Kurnazlığa aklı ermeyen ya da kolaylıkla aldatılabilen insanlara *saf* demek olağan bir durum. Keza hiçbir art niyet düşünmeksizin kendini ifade edenlere de *saf* denmesinde bir beis görülmez.
Edip Kuzu da nevi şahsına münhasır özellikleriyle bu saflığı mayasında barındıran biri. Bazı insanlar uygun koşullar oluştuğunda önceki görünümlerinden eser kalmamacasına yüzlerindeki maskeyi, üstlerindeki libası hızla atıverir. Edip Kuzu ise gerek içine düştüğü müşkül durumlarda gerekse karşısına çıkan fırsatlarda kendi varlığına yani varoluşuna uygun bir davranış ve söylem birliği içinde olur. Aldatılması, hor görülmesi onda bir öfkeye, intikama yol açmaz. Bilakis kendisini gözden geçirmesine, yenilenmesine vesile olur.
Edip kuzu, toplumdaki çıkarcı ilişkilere, maddi dünyanın insanlar üzerindeki tahakkümüne tanık oldukça çareyi kendi dünyasına çekilmekte, rüyasında beliren *ışığın* ardına düşmekte bulur.

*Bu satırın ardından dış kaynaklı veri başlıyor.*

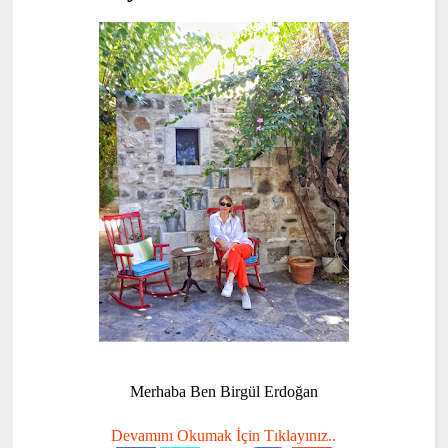
Merhaba Ben Birgül Erdoğan
Devamını Okumak İçin Tıklayınız..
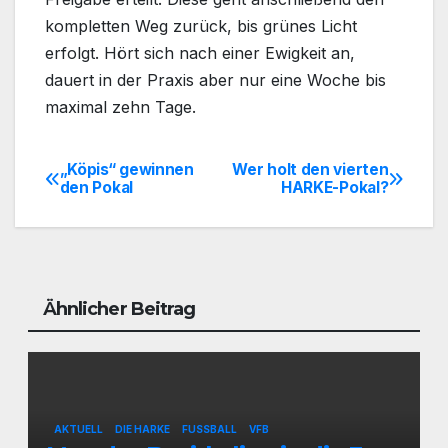
kompletten Weg zurück, bis grünes Licht
erfolgt. Hört sich nach einer Ewigkeit an,
dauert in der Praxis aber nur eine Woche bis
maximal zehn Tage.
„Köpis“ gewinnen
Wer holt den vierten
Beitragsnavigation
den Pokal
HARKE-Pokal?
Ähnlicher Beitrag
AKTUELL
DIE HARKE
FUSSBALL
VFB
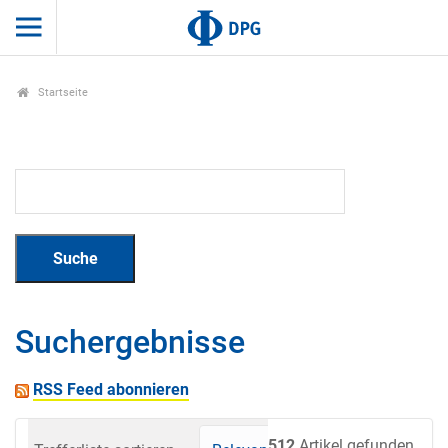
Startseite
Suchergebnisse
RSS Feed abonnieren
512
Artikel gefunden.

Öyle ki, ulaşmaya çalıştığı *ışık* onu doğanın ortasına sürükler. O bu sürüklenişten rahatsız olmasa da yaşadıkları üzerinden sorgulamalarını ise sürdürür.
Kentin kalabalığı arttıkça adeta yalnızlığı da katmerleşen insanların doğayla bütünleşme özleminin hikâyesidir Gizemli Budala.